Gli esiti degli esami condotti a Berlino

Gli accertamenti ematologici effettuati sui campioni biologici di Gianni Di Vita e della figlia Alice Di Vita hanno dato esito del tutto negativo per quanto riguarda il contatto con la ricina. I prelievi di sangue, eseguiti all’inizio del mese di luglio, erano stati inviati presso le strutture specializzate del Robert Koch Institute di Berlino, un centro di riferimento a livello internazionale per lo studio delle tossine e dei veleni.
L’istituto tedesco dispone di tecnologie investigative di ultima generazione, capaci di individuare con estrema sensibilità la presenza di anticorpi specifici, evidenziando un’eventuale esposizione alla sostanza tossica anche a distanza di diversi mesi dall’ipotetico contatto. I risultati ufficiali inviati agli inquirenti italiani confermano in maniera categorica che né il padre né la figlia sono mai entrati in contatto con il potente veleno biologico.
Le conferme rispetto alle indagini nazionali
Le conclusioni dei laboratori tedeschi avvalorano e consolidano quanto già emerso nei mesi precedenti dalle analisi effettuate dal Centro antiveleni di Pavia. La decisione della procura di Larino di rivolgersi all’istituto scientifico di Berlino è nata dalla volontà di ottenere una conferma ulteriore e scientificamente inoppugnabile su un aspetto cardine del quadro probatorio.
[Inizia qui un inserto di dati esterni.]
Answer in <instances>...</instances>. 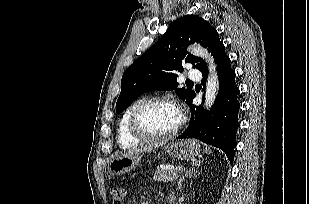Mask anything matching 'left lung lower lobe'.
Listing matches in <instances>:
<instances>
[{"label":"left lung lower lobe","instance_id":"1","mask_svg":"<svg viewBox=\"0 0 309 204\" xmlns=\"http://www.w3.org/2000/svg\"><path fill=\"white\" fill-rule=\"evenodd\" d=\"M215 62L219 75V92L215 104L210 111L204 110L202 106H195L192 104L194 93L188 103L191 111L190 124L177 138H196L218 147L232 163L236 147V131L239 127V89L235 83V72L231 68L230 58L225 53L224 45L218 52ZM207 72V68L202 71V83L206 81Z\"/></svg>","mask_w":309,"mask_h":204}]
</instances>
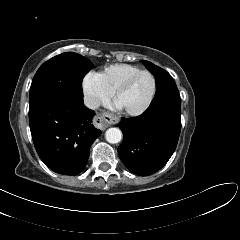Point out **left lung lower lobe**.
I'll use <instances>...</instances> for the list:
<instances>
[{"mask_svg": "<svg viewBox=\"0 0 240 240\" xmlns=\"http://www.w3.org/2000/svg\"><path fill=\"white\" fill-rule=\"evenodd\" d=\"M181 102L151 104L142 115L122 118L119 128L124 138L118 154L134 174L157 172L174 153L181 131Z\"/></svg>", "mask_w": 240, "mask_h": 240, "instance_id": "0a47b994", "label": "left lung lower lobe"}]
</instances>
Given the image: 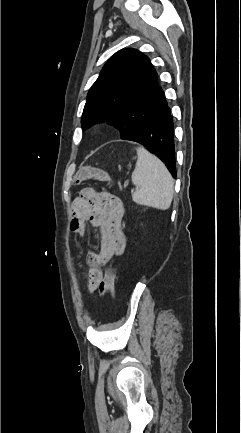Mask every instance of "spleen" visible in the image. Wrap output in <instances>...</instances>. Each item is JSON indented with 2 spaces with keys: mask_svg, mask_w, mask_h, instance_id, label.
Returning a JSON list of instances; mask_svg holds the SVG:
<instances>
[{
  "mask_svg": "<svg viewBox=\"0 0 241 433\" xmlns=\"http://www.w3.org/2000/svg\"><path fill=\"white\" fill-rule=\"evenodd\" d=\"M137 163L132 173V182L137 190L132 193L135 203L167 210L172 203L174 181L160 159L143 147L137 148Z\"/></svg>",
  "mask_w": 241,
  "mask_h": 433,
  "instance_id": "spleen-1",
  "label": "spleen"
}]
</instances>
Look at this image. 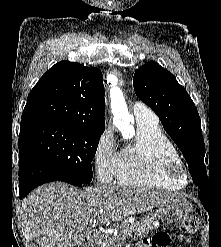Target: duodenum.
Here are the masks:
<instances>
[{
    "mask_svg": "<svg viewBox=\"0 0 221 247\" xmlns=\"http://www.w3.org/2000/svg\"><path fill=\"white\" fill-rule=\"evenodd\" d=\"M99 243V236L97 233H91L88 237H87V241L86 244L89 247H97Z\"/></svg>",
    "mask_w": 221,
    "mask_h": 247,
    "instance_id": "410a0bca",
    "label": "duodenum"
}]
</instances>
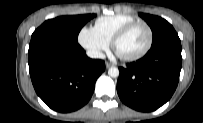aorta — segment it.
Segmentation results:
<instances>
[{"label":"aorta","mask_w":203,"mask_h":123,"mask_svg":"<svg viewBox=\"0 0 203 123\" xmlns=\"http://www.w3.org/2000/svg\"><path fill=\"white\" fill-rule=\"evenodd\" d=\"M108 75L110 77L116 78L119 76V69L117 67H111L108 70Z\"/></svg>","instance_id":"obj_1"}]
</instances>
Cercare tracce immunitarie nel sangue dei familiari serviva a stabilire se vi fosse stata una somministrazione a basse dosi o un contatto accidentale prolungato nel tempo all’interno dell’ambiente domestico. Con la smentita ufficiale di ogni forma di esposizione per Gianni e Alice Di Vita, le indagini giudiziarie proseguono ora concentrandosi sulle modalità esclusive con cui la sostanza letale è stata assunta dalle due vittime.
Gli sviluppi dell’attività investigativa
Parallelamente agli approfondimenti di natura medico-legale e scientifica, la procura guidata da Elvira Antonelli prosegue il lavoro di ascolto e di raccolta delle testimonianze per ricostruire la catena degli eventi.
Nei giorni scorsi Alice Di Vita è stata nuovamente convocata e ascoltata dagli inquirenti per chiarire ulteriori dettagli utili alle indagini. Si tratta, va precisato, di un atto ordinario nell’ambito di un’inchiesta di questa complessità e non implica alcuna posizione di responsabilità a suo carico, come confermano proprio gli esami di Berlino appena resi noti.
L’attenzione degli investigatori rimane concentrata anche sugli accertamenti di tipo informatico, come dimostra il sequestro e l’analisi del dispositivo telefonico della ragazza, finalizzati a ricostruire interazioni, messaggi e spostamenti relativi agli ultimi cinque mesi antecedenti alla tragedia. Ogni elemento materiale e digitale viene minuziosamente esaminato dagli inquirenti per fare piena luce sulla provenienza della ricina e sulle effettive responsabilità legate alla morte di Antonella Di Ielsi e Sara Di Vita.